═══ Records for the exercise ═══

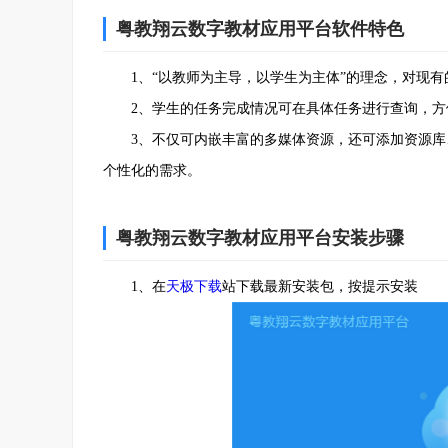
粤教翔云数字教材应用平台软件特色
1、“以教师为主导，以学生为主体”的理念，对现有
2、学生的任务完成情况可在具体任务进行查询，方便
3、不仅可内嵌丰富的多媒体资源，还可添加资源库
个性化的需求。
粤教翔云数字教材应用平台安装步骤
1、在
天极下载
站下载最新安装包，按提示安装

═══
═══ Records for the exercise ═══

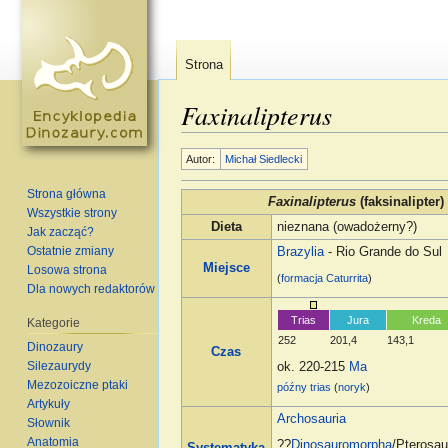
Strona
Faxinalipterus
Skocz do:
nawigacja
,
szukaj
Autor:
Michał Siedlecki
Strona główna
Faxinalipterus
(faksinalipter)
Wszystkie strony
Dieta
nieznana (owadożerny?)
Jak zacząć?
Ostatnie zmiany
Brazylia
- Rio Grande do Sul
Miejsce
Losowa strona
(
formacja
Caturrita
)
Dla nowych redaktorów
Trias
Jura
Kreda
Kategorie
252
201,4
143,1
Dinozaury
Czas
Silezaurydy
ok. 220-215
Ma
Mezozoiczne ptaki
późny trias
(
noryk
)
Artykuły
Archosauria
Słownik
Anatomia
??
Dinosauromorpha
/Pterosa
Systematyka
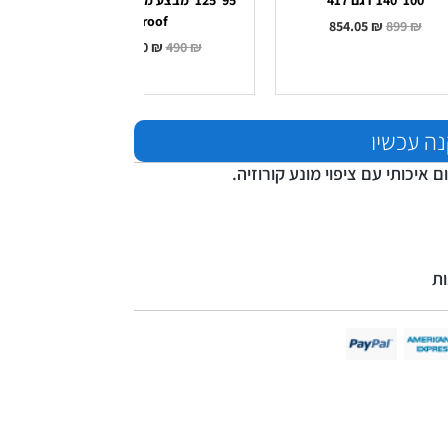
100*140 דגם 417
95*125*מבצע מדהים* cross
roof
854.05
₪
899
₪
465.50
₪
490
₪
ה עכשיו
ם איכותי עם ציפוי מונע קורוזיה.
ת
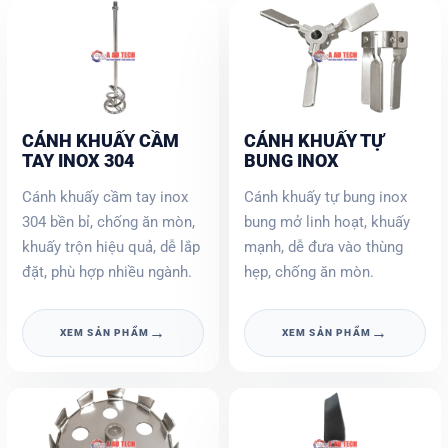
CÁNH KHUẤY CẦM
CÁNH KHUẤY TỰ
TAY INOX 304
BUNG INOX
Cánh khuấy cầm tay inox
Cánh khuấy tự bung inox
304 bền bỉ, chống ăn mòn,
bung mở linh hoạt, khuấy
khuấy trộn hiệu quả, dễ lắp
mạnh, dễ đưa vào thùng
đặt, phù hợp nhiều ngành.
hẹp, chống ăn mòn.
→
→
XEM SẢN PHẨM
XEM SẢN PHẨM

═══
═══ Records for the exercise ═══

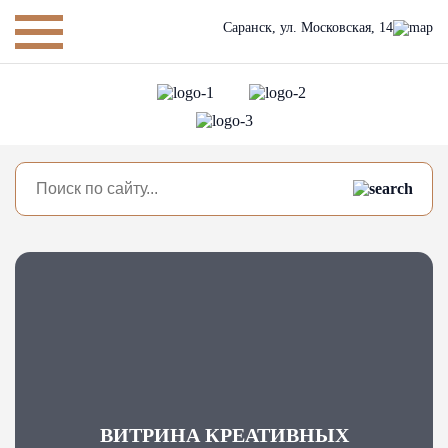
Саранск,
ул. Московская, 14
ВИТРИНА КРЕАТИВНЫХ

═══

* Your objective *
Retype exactly the lines above, from the one with "粤教翔云数字教材应用平台软件特色" through the one with "站下载最新安装包，按提示安装", inclusive.

* Exercise output *
粤教翔云数字教材应用平台软件特色
1、“以教师为主导，以学生为主体”的理念，对现有
2、学生的任务完成情况可在具体任务进行查询，方便
3、不仅可内嵌丰富的多媒体资源，还可添加资源库
个性化的需求。
粤教翔云数字教材应用平台安装步骤
1、在
天极下载
站下载最新安装包，按提示安装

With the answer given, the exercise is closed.